| RECORDS SUPPLIED |
==*==
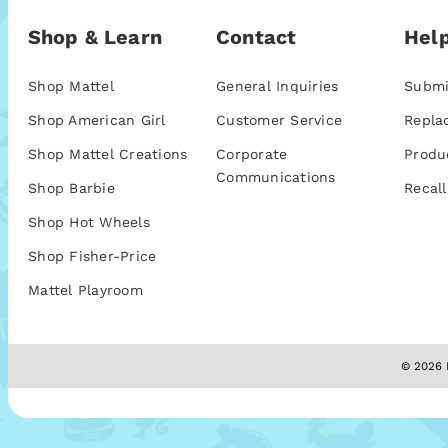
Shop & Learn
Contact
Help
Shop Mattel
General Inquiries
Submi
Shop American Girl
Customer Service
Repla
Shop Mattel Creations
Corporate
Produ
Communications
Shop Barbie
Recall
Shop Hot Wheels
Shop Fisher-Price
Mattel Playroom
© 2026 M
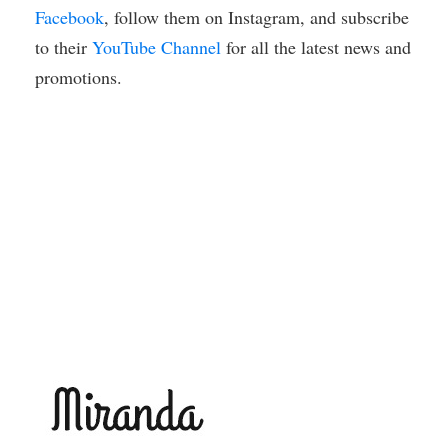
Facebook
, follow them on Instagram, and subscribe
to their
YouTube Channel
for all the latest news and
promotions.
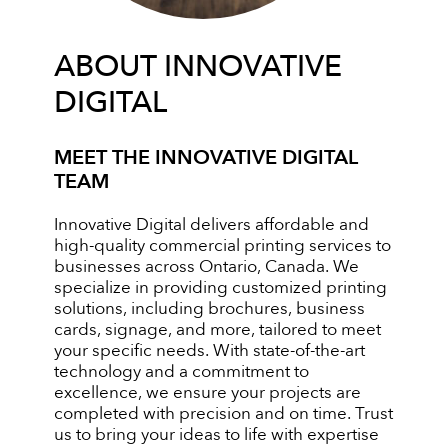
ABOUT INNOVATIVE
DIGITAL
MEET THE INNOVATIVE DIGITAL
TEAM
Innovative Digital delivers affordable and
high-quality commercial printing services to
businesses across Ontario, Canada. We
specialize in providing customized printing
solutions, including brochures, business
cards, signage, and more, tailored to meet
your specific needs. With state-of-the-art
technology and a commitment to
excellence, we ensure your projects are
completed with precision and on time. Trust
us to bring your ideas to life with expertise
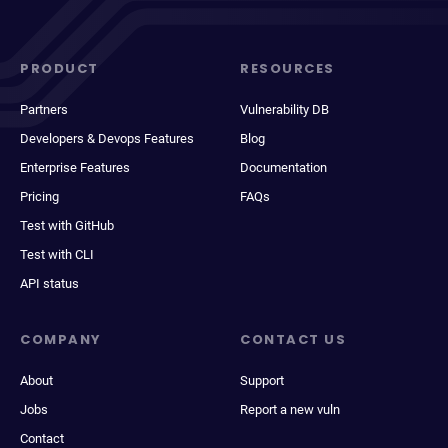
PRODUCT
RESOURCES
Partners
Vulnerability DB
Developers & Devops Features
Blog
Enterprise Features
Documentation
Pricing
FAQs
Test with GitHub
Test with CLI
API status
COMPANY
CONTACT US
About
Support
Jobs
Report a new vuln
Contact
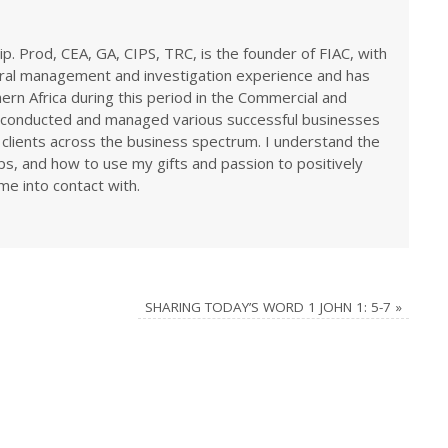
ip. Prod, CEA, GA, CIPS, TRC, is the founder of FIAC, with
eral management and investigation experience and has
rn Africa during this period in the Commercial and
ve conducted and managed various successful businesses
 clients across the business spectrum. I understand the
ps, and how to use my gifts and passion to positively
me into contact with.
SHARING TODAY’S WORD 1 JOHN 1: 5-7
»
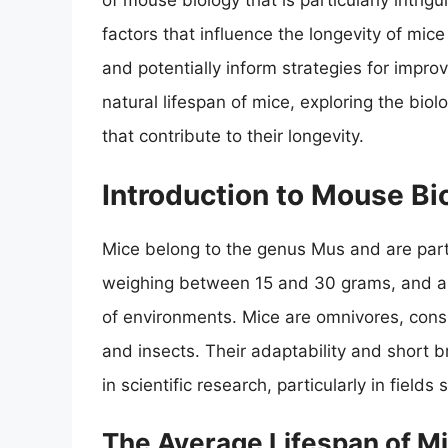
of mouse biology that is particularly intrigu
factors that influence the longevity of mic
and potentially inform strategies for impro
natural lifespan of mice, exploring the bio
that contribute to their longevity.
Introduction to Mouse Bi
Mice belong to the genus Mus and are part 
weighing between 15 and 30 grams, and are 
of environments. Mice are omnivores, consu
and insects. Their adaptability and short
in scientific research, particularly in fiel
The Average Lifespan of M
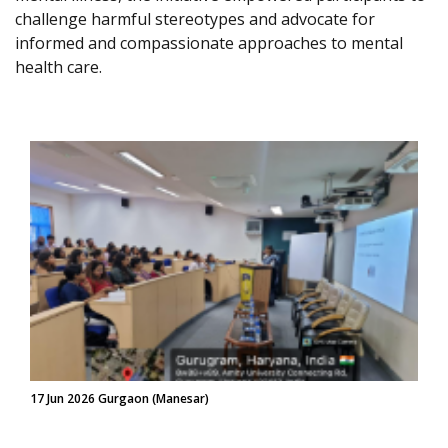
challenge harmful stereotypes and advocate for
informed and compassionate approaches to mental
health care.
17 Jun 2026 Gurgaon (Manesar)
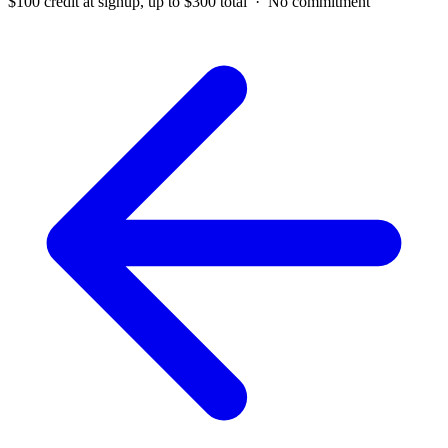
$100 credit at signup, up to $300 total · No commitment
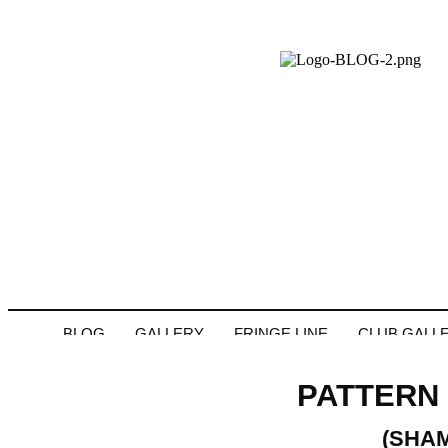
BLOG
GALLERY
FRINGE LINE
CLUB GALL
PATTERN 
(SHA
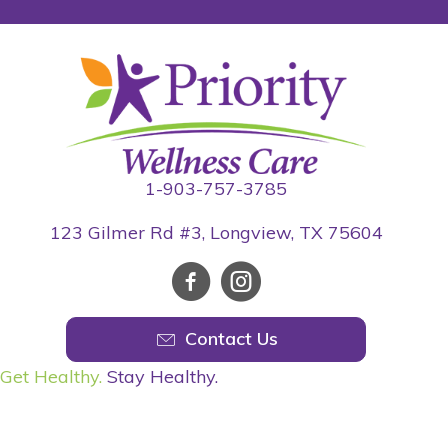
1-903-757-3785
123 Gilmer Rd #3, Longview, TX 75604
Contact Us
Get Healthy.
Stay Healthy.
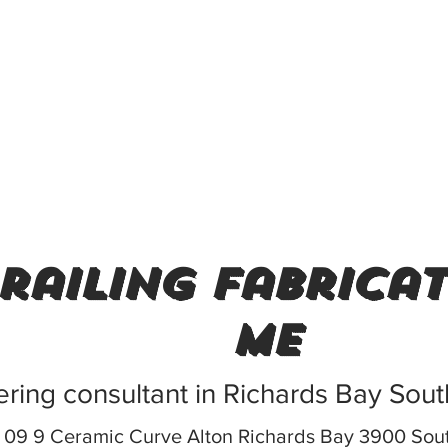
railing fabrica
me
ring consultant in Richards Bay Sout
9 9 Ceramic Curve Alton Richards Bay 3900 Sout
==*==
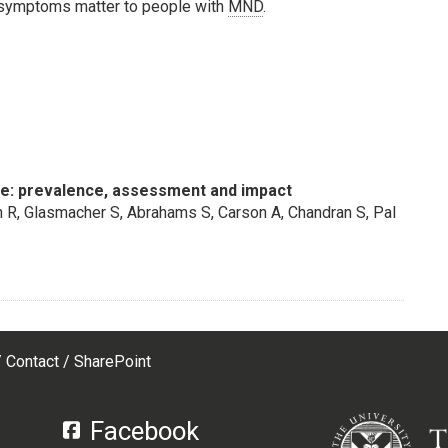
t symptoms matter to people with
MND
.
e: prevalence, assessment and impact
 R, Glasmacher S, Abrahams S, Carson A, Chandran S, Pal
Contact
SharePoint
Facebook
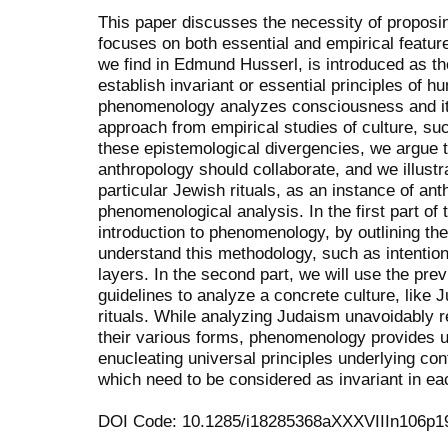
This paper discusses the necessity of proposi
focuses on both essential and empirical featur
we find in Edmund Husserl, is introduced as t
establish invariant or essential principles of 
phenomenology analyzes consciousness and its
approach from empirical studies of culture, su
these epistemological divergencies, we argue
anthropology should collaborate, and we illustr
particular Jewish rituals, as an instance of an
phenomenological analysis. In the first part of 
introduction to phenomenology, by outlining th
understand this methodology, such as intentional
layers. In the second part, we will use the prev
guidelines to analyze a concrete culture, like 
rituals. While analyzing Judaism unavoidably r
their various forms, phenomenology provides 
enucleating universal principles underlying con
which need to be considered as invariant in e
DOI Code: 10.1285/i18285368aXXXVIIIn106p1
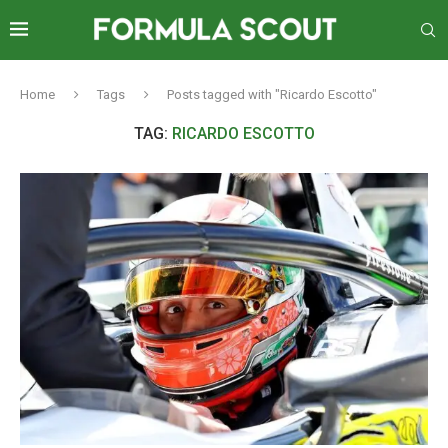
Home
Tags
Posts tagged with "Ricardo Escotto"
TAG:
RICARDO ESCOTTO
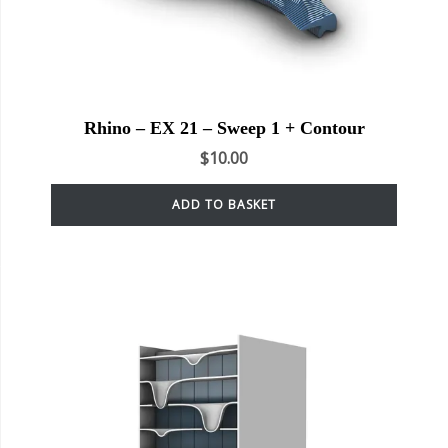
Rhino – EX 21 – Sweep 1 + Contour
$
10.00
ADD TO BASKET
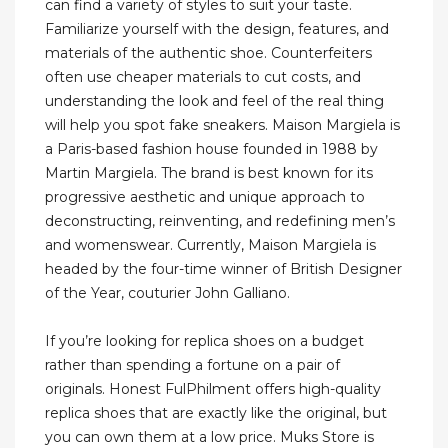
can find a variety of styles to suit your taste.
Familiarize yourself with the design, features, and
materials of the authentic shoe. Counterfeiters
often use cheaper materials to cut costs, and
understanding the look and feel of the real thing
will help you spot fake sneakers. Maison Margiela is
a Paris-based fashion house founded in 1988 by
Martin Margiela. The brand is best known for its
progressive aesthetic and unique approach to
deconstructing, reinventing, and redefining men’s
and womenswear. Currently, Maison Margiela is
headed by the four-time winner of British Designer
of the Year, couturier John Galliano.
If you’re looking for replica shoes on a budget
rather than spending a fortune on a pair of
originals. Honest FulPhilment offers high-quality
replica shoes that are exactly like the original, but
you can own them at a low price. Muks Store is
==*==
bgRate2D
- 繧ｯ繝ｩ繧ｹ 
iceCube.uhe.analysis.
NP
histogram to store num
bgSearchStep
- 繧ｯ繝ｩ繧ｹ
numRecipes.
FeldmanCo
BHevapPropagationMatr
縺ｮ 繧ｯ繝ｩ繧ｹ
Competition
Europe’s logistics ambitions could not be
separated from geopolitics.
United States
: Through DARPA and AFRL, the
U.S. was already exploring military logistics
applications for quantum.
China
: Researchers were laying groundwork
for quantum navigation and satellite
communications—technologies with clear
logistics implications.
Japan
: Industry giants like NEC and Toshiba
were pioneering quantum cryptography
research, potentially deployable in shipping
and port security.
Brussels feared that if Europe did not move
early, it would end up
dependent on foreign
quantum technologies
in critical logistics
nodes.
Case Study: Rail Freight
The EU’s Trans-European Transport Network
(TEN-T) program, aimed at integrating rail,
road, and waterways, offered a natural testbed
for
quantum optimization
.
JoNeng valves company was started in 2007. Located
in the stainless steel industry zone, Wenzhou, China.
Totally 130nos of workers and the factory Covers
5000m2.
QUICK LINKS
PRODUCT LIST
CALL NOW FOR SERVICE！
==*==
| WHAT IS BEING ASKED |
In the listing above, find the line with "123 Gilmer Rd #3, Longview, TX 75604" and the line with "9 9 Ceramic". Output both, plus every line between them, and no pictures.

| EXERCISE RESPONSE |
123 Gilmer Rd #3, Longview, TX 75604
Contact Us
Get Healthy.
Stay Healthy.
railing fabrica
me
ring consultant in Richards Bay Sout
9 9 Ceramic Curve Alton Richards Bay 3900 Sout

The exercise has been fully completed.